Jeu, art et expérimentation : directions possibles

⏩ En bref

Le jeu sert-il uniquement à résoudre des problèmes ? Des puzzles aux serious games, une grande partie du game design repose sur l’idée qu’un jeu doit clarifier le monde et conduire vers une solution. Mais certains créateurs explorent une autre voie : des jeux qui défient nos certitudes et nos attentes sur ce qu’est un jeu, créent le doute et soulèvent plus de questions qu’ils n’apportent de réponses. Entre problem solving, problem making et jeux-poèmes, cet article explore différentes manières de concevoir ce que le jeu peut être.

À quoi sert un jeu ?

Si la question peut sembler triviale, ou technique et pertinente pour un article en sciences du jeu, la réponse n’apporte pas moins quelques réflexions inspirantes quant aux formes que peut prendre le jeu dans la société.

Poser la question de l’utilité du jeu, de sa fonction, c’est ouvrir la boîte de Pandore et faire face à un essaim de réponses possibles qui ne détiendront pas plus la vérité l’une de l’autre. Pour chacune de ces réponses, le jeu peut prendre une forme particulière que certains valideront comme jeu, et d’autres non – les deux auront probablement raison.

Pour illustrer cette polysémie des usages, je m’intéresse entre ces lignes à deux approches possibles du game design (ou conception de jeu), tout aussi contrastées que complémentaires : le problem solving et le problem making.

Le paradigme classique : l’amour du problème

Par bien des aspects, un jeu peut être vu comme un espace de résolution de problèmes.

Ces « problèmes » prennent la forme d’objectifs à atteindre en manœuvrant à l’intérieur d’un ensemble de contraintes données (règles, actions limitées, liens de causalités, lois physiques, etc.). Concevoir un jeu revient alors à imaginer un défi intéressant, c’est-à-dire un agrégat de difficultés à surmonter dont l’issue reste incertaine.

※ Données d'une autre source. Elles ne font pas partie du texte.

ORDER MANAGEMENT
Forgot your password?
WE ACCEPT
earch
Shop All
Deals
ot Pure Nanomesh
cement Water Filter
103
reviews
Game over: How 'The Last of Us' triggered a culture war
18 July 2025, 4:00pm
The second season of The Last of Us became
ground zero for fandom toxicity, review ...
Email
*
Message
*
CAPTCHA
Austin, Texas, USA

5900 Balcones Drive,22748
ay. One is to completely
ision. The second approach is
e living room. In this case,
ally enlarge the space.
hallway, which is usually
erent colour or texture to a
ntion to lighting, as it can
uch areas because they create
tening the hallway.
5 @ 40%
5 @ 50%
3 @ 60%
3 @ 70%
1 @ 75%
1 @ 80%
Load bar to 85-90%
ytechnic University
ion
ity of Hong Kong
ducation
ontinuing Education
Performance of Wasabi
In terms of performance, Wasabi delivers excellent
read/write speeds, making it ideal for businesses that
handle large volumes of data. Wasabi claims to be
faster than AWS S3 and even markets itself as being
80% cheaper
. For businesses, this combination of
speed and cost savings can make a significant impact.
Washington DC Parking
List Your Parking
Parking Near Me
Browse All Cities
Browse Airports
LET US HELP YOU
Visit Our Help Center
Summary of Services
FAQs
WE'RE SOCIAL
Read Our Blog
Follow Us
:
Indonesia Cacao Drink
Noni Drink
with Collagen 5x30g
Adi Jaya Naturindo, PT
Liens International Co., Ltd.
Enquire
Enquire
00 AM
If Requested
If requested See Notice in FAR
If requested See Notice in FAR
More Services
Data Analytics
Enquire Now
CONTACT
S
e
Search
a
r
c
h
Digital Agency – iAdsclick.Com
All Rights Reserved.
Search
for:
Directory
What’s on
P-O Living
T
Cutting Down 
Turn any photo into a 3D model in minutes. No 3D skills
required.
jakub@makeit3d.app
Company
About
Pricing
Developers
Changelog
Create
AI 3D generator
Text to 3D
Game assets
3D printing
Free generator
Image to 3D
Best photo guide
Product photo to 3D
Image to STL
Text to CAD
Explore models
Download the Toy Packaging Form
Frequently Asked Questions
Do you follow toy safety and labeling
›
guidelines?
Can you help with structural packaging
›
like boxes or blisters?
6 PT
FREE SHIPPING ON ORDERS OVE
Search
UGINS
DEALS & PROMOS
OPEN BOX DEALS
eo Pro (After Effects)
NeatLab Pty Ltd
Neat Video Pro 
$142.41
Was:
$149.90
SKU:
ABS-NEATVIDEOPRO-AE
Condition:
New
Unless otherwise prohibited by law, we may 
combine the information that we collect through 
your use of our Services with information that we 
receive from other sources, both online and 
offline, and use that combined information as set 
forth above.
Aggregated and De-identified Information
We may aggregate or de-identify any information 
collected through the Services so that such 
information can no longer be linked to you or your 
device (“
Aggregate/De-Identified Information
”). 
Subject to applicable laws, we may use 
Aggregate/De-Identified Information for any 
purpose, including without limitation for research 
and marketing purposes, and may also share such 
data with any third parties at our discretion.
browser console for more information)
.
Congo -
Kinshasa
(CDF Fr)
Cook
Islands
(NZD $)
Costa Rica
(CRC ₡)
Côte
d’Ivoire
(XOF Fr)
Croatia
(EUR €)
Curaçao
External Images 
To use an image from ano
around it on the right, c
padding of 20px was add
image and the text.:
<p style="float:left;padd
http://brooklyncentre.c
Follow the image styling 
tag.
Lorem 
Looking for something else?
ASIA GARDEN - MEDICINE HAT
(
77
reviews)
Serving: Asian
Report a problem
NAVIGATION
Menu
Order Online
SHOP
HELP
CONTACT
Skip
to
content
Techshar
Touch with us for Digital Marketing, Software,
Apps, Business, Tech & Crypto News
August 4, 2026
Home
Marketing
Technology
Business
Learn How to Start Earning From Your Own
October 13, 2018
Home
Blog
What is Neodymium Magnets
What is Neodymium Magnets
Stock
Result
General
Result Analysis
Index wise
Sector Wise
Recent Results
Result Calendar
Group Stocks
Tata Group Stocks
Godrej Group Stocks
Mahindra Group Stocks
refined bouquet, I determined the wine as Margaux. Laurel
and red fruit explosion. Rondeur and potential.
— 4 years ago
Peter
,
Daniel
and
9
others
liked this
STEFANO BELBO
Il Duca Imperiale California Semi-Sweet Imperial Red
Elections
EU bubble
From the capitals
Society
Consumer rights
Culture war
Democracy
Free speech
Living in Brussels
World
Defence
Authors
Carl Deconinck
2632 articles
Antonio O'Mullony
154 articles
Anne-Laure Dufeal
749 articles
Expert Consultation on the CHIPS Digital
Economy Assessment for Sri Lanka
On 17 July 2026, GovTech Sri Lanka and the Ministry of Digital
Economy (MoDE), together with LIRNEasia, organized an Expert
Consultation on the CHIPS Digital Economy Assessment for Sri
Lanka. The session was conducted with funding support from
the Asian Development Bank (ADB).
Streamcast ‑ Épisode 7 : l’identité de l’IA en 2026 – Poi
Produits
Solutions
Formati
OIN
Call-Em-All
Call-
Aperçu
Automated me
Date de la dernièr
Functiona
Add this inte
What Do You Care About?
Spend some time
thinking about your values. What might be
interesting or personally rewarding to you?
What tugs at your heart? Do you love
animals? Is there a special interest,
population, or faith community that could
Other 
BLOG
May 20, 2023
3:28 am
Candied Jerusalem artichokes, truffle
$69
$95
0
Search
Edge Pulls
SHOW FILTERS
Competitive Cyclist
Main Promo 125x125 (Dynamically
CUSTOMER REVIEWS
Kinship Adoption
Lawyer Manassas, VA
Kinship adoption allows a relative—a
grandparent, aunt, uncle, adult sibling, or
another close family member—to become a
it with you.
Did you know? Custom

À première vue, cette approche est cohérente avec un monde qui semble être un perpétuel empilement de dysfonctionnements à corriger… ou à confronter !

On la retrouve de façon particulièrement criante dans les jeux de société d’optimisation (Bot Factory, Barrage, Maracaïbo, Château Combo, de nombreux éco-jeux…), les jeux vidéos où la gestion de ressources prédomine (Stardew Valley, Factorio, Football Manager…), ou encore la grande famille des jeux d’énigmes et des jeux de logique, qu’ils soient physiques (escape box, live escape game, Où est Charlie…), numériques (Baba is you, Portal…) ou hybrides (ARG, …).

Factorio

Mais en réalité le champ d’expériences ludiques que couvre ce paradigme est beaucoup plus vaste, dès lors que l’on veut bien élargir sa vision de ce qui constitue un problème.

C’est par exemple le cas de la belote (faire le plus de points à partir de huit cartes reçues aléatoirement en main), du loup-garou (débattre collectivement pour expurger d’une population les membres non désirés), de Street Fighter (enchaîner les bonnes combinaisons de touches pour faire descendre la jauge de vie d’un adversaire qui fait de même), des jeux de quiz (trouver la réponse à une question), ou encore du golf (envoyer une balle dans un trou en tapant dessus avec une barre de fer).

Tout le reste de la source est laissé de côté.